Longhorn Player’s Widow Heads To Trial in Dallas Over Lawsuit With The NCAA

Debra Hardin-Ploetz sued the NCAA for negligence and wrongful death after her husband died of CTE in 2015.

By Michael MarksJune 11, 2018 2:39 pm, ,

Greg Ploetz played football for the University of Texas. And won a national championship with the Longhorns in 1969. He was also named to the All-Southwest Conference team as a defensive tackle. He spent the rest of his life teaching, creating art, and raising a family until he died in May 2015. Tests on his brain revealed Stage 4 Chronic Traumatic Encephalopathy – better known as CTE. It’s a degenerative brain disease that’s been linked to those who have experience repeated head trauma, such as football players.

Ploetz’s widow, Debra Hardin-Ploetz, claims that the National Collegiate Athletic Association did not do enough to prevent her husband from developing CTE. The lawsuit is the first of its kind to make it to trial, and could have broad ramifications for the future of college sports.

Michael McCann is the director of the Sports and Entertainment Law Institute at the University of New Hampshire School of Law and a legal analyst for Sports Illustrated. He says Hardin-Ploetz is suing the NCAA for negligence and wrongful death.

“She’s arguing that the NCAA had a duty to protect her husband when he played college football,” he says, “And that duty included warning him about the health risks of playing – specifically the neurological risks – and creating…game safety rules that would diminish the risk he incurred, and that the NCAA failed in those duties.”
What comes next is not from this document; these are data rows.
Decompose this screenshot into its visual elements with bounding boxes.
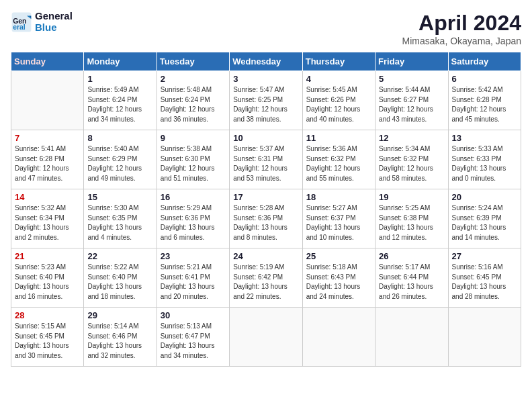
calendar-cell: 8Sunrise: 5:40 AM Sunset: 6:29 PM Daylig…	[84, 130, 157, 189]
day-number: 21	[15, 251, 80, 261]
day-info: Sunrise: 5:34 AM Sunset: 6:32 PM Dayligh…	[379, 144, 444, 183]
calendar-cell: 22Sunrise: 5:22 AM Sunset: 6:40 PM Dayli…	[84, 248, 157, 308]
day-info: Sunrise: 5:32 AM Sunset: 6:34 PM Dayligh…	[15, 203, 80, 242]
day-number: 28	[15, 310, 80, 320]
day-number: 29	[87, 310, 152, 320]
day-info: Sunrise: 5:41 AM Sunset: 6:28 PM Dayligh…	[15, 144, 80, 183]
calendar-cell: 16Sunrise: 5:29 AM Sunset: 6:36 PM Dayli…	[157, 189, 229, 248]
day-info: Sunrise: 5:17 AM Sunset: 6:44 PM Dayligh…	[379, 263, 444, 302]
calendar-cell: 24Sunrise: 5:19 AM Sunset: 6:42 PM Dayli…	[230, 248, 302, 308]
day-number: 30	[161, 310, 226, 320]
day-number: 17	[233, 192, 298, 202]
calendar-cell: 12Sunrise: 5:34 AM Sunset: 6:32 PM Dayli…	[375, 130, 448, 189]
calendar-cell	[302, 308, 375, 367]
calendar-cell: 30Sunrise: 5:13 AM Sunset: 6:47 PM Dayli…	[157, 308, 229, 367]
day-number: 27	[452, 251, 517, 261]
day-info: Sunrise: 5:15 AM Sunset: 6:45 PM Dayligh…	[15, 322, 80, 361]
day-info: Sunrise: 5:36 AM Sunset: 6:32 PM Dayligh…	[306, 144, 371, 183]
location: Mimasaka, Okayama, Japan	[402, 36, 521, 46]
calendar-cell	[230, 308, 302, 367]
day-info: Sunrise: 5:13 AM Sunset: 6:47 PM Dayligh…	[161, 322, 226, 361]
day-info: Sunrise: 5:23 AM Sunset: 6:40 PM Dayligh…	[15, 263, 80, 302]
calendar-cell: 14Sunrise: 5:32 AM Sunset: 6:34 PM Dayli…	[11, 189, 84, 248]
day-info: Sunrise: 5:25 AM Sunset: 6:38 PM Dayligh…	[379, 203, 444, 242]
calendar-cell: 3Sunrise: 5:47 AM Sunset: 6:25 PM Daylig…	[230, 71, 302, 130]
svg-text:eral: eral	[13, 24, 26, 31]
day-number: 10	[233, 133, 298, 143]
day-info: Sunrise: 5:30 AM Sunset: 6:35 PM Dayligh…	[87, 203, 152, 242]
calendar-header: SundayMondayTuesdayWednesdayThursdayFrid…	[11, 52, 521, 71]
calendar-cell	[448, 308, 521, 367]
calendar-cell	[11, 71, 84, 130]
calendar-cell: 1Sunrise: 5:49 AM Sunset: 6:24 PM Daylig…	[84, 71, 157, 130]
day-number: 26	[379, 251, 444, 261]
calendar-cell: 4Sunrise: 5:45 AM Sunset: 6:26 PM Daylig…	[302, 71, 375, 130]
calendar-cell: 23Sunrise: 5:21 AM Sunset: 6:41 PM Dayli…	[157, 248, 229, 308]
page-header: Gen eral General Blue April 2024 Mimasak…	[11, 11, 521, 46]
calendar-cell: 13Sunrise: 5:33 AM Sunset: 6:33 PM Dayli…	[448, 130, 521, 189]
day-number: 12	[379, 133, 444, 143]
day-info: Sunrise: 5:24 AM Sunset: 6:39 PM Dayligh…	[452, 203, 517, 242]
day-info: Sunrise: 5:22 AM Sunset: 6:40 PM Dayligh…	[87, 263, 152, 302]
day-info: Sunrise: 5:28 AM Sunset: 6:36 PM Dayligh…	[233, 203, 298, 242]
day-info: Sunrise: 5:29 AM Sunset: 6:36 PM Dayligh…	[161, 203, 226, 242]
calendar-cell: 15Sunrise: 5:30 AM Sunset: 6:35 PM Dayli…	[84, 189, 157, 248]
day-info: Sunrise: 5:40 AM Sunset: 6:29 PM Dayligh…	[87, 144, 152, 183]
day-info: Sunrise: 5:49 AM Sunset: 6:24 PM Dayligh…	[87, 85, 152, 124]
day-info: Sunrise: 5:21 AM Sunset: 6:41 PM Dayligh…	[161, 263, 226, 302]
calendar-week-2: 7Sunrise: 5:41 AM Sunset: 6:28 PM Daylig…	[11, 130, 521, 189]
month-title: April 2024	[402, 11, 521, 36]
day-info: Sunrise: 5:16 AM Sunset: 6:45 PM Dayligh…	[452, 263, 517, 302]
weekday-header-tuesday: Tuesday	[157, 52, 229, 71]
day-number: 4	[306, 74, 371, 84]
title-area: April 2024 Mimasaka, Okayama, Japan	[402, 11, 521, 46]
day-number: 2	[161, 74, 226, 84]
calendar-cell: 11Sunrise: 5:36 AM Sunset: 6:32 PM Dayli…	[302, 130, 375, 189]
calendar-cell: 18Sunrise: 5:27 AM Sunset: 6:37 PM Dayli…	[302, 189, 375, 248]
day-number: 19	[379, 192, 444, 202]
day-info: Sunrise: 5:38 AM Sunset: 6:30 PM Dayligh…	[161, 144, 226, 183]
day-info: Sunrise: 5:14 AM Sunset: 6:46 PM Dayligh…	[87, 322, 152, 361]
calendar-cell: 20Sunrise: 5:24 AM Sunset: 6:39 PM Dayli…	[448, 189, 521, 248]
calendar-table: SundayMondayTuesdayWednesdayThursdayFrid…	[11, 52, 521, 367]
weekday-header-monday: Monday	[84, 52, 157, 71]
day-info: Sunrise: 5:42 AM Sunset: 6:28 PM Dayligh…	[452, 85, 517, 124]
day-number: 5	[379, 74, 444, 84]
day-number: 6	[452, 74, 517, 84]
calendar-cell: 17Sunrise: 5:28 AM Sunset: 6:36 PM Dayli…	[230, 189, 302, 248]
day-info: Sunrise: 5:45 AM Sunset: 6:26 PM Dayligh…	[306, 85, 371, 124]
calendar-cell: 26Sunrise: 5:17 AM Sunset: 6:44 PM Dayli…	[375, 248, 448, 308]
day-info: Sunrise: 5:18 AM Sunset: 6:43 PM Dayligh…	[306, 263, 371, 302]
day-number: 16	[161, 192, 226, 202]
weekday-header-sunday: Sunday	[11, 52, 84, 71]
logo-text: General Blue	[35, 11, 73, 33]
day-number: 23	[161, 251, 226, 261]
calendar-cell	[375, 308, 448, 367]
day-info: Sunrise: 5:47 AM Sunset: 6:25 PM Dayligh…	[233, 85, 298, 124]
calendar-cell: 27Sunrise: 5:16 AM Sunset: 6:45 PM Dayli…	[448, 248, 521, 308]
day-info: Sunrise: 5:44 AM Sunset: 6:27 PM Dayligh…	[379, 85, 444, 124]
day-number: 15	[87, 192, 152, 202]
day-info: Sunrise: 5:48 AM Sunset: 6:24 PM Dayligh…	[161, 85, 226, 124]
weekday-header-thursday: Thursday	[302, 52, 375, 71]
calendar-cell: 5Sunrise: 5:44 AM Sunset: 6:27 PM Daylig…	[375, 71, 448, 130]
logo: Gen eral General Blue	[11, 11, 73, 33]
day-number: 20	[452, 192, 517, 202]
day-number: 22	[87, 251, 152, 261]
day-number: 13	[452, 133, 517, 143]
calendar-cell: 28Sunrise: 5:15 AM Sunset: 6:45 PM Dayli…	[11, 308, 84, 367]
calendar-week-1: 1Sunrise: 5:49 AM Sunset: 6:24 PM Daylig…	[11, 71, 521, 130]
weekday-header-saturday: Saturday	[448, 52, 521, 71]
calendar-cell: 9Sunrise: 5:38 AM Sunset: 6:30 PM Daylig…	[157, 130, 229, 189]
calendar-week-5: 28Sunrise: 5:15 AM Sunset: 6:45 PM Dayli…	[11, 308, 521, 367]
day-info: Sunrise: 5:19 AM Sunset: 6:42 PM Dayligh…	[233, 263, 298, 302]
day-number: 8	[87, 133, 152, 143]
logo-icon: Gen eral	[11, 11, 32, 33]
day-number: 14	[15, 192, 80, 202]
weekday-header-wednesday: Wednesday	[230, 52, 302, 71]
calendar-week-4: 21Sunrise: 5:23 AM Sunset: 6:40 PM Dayli…	[11, 248, 521, 308]
calendar-cell: 19Sunrise: 5:25 AM Sunset: 6:38 PM Dayli…	[375, 189, 448, 248]
weekday-header-friday: Friday	[375, 52, 448, 71]
calendar-week-3: 14Sunrise: 5:32 AM Sunset: 6:34 PM Dayli…	[11, 189, 521, 248]
calendar-cell: 25Sunrise: 5:18 AM Sunset: 6:43 PM Dayli…	[302, 248, 375, 308]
McCann says there was evidence that head injuries could lead to neurological problems. He also says the NCAA was founded to “keep college athletes safe.” However, the link between CTE and playing football is less clear.

“Certainly, the attorneys for Hardin-Ploetz believes the NCAA will be shown to have known about a pretty serious neurological risk and that they didn’t adequately warn players,” he says, “…If the NCAA knew about certain risks that weren’t so obvious or that were worse than one would assume – did it have a duty to share them?”

He says if Hardin-Ploetz wins, it would put the NCAA in a position where they would be more inclined to settle other similar litigation lawsuits due to the considerable damages they could face by losing.

“To lose a trial over these issues that the NCAA – and by extension, the NFL – and other football entities believe shouldn’t lead to liability because they’re resting on the idea that there’s an assumption of risk that when you play a sport like football, you know you could suffer injuries,” he says.